**What you will do:**
Return, verbatim and in full, the records that follow, but not their pictures.

##### Provided information #####

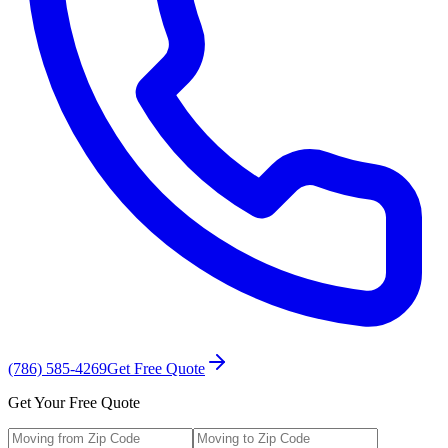
(786) 585-4269
Get Free Quote
Get Your Free Quote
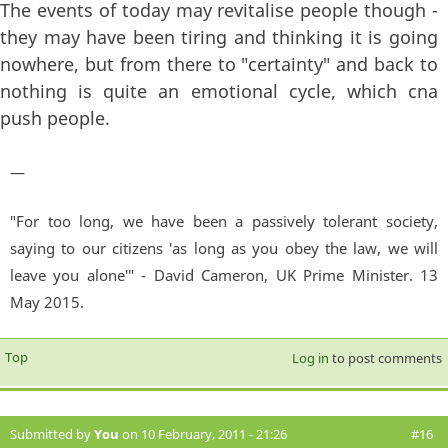
The events of today may revitalise people though -
they may have been tiring and thinking it is going
nowhere, but from there to "certainty" and back to
nothing is quite an emotional cycle, which cna
push people.
—
"For too long, we have been a passively tolerant society,
saying to our citizens 'as long as you obey the law, we will
leave you alone'" - David Cameron, UK Prime Minister. 13
May 2015.
Top
Log in
to post comments
Submitted by
You
on 10 February, 2011 - 21:26
#16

#####

**Exercise solution:**
(786) 585-4269
Get Free Quote
Get Your Free Quote
The events of today may revitalise people though -
they may have been tiring and thinking it is going
nowhere, but from there to "certainty" and back to
nothing is quite an emotional cycle, which cna
push people.
—
"For too long, we have been a passively tolerant society,
saying to our citizens 'as long as you obey the law, we will
leave you alone'" - David Cameron, UK Prime Minister. 13
May 2015.
Top
Log in
to post comments
Submitted by
You
on 10 February, 2011 - 21:26
#16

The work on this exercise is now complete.